#### RECORDS PROVIDED ####

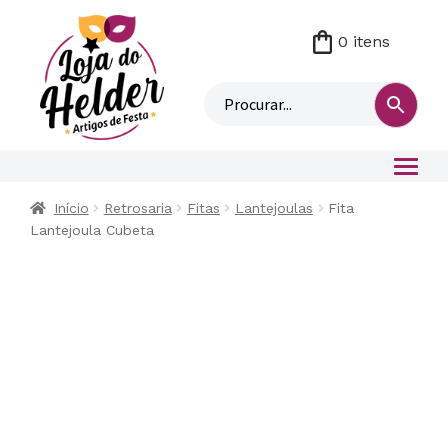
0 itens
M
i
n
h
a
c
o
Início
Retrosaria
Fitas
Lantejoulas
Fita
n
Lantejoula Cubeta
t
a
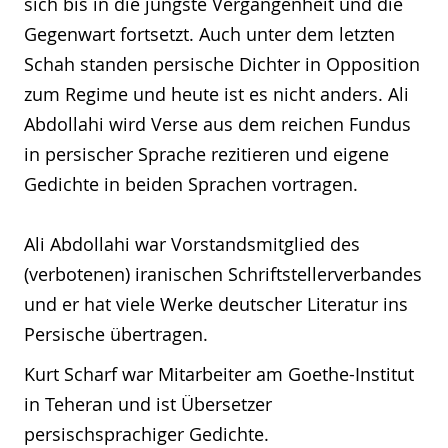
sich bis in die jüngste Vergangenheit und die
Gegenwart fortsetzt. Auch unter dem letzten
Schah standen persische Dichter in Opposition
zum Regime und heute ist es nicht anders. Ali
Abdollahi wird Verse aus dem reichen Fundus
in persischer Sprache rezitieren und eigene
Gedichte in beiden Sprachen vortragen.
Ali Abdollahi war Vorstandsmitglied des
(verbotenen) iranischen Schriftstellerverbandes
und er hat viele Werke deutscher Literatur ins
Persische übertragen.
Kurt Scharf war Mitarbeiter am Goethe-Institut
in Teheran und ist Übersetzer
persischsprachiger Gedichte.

####
#### RECORDS PROVIDED ####

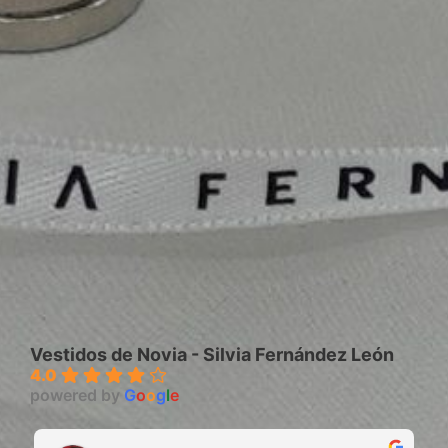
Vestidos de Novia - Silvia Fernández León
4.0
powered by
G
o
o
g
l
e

####

#### WORK REQUEST
Above are the records; from them, give again exactly the lines from the one containing "(verbotenen) iranischen Schriftstellerverbandes" to the one containing "persischsprachiger Gedichte.", both lines included, and nothing more.

#### SOLUTION TO THIS PROBLEM
(verbotenen) iranischen Schriftstellerverbandes
und er hat viele Werke deutscher Literatur ins
Persische übertragen.
Kurt Scharf war Mitarbeiter am Goethe-Institut
in Teheran und ist Übersetzer
persischsprachiger Gedichte.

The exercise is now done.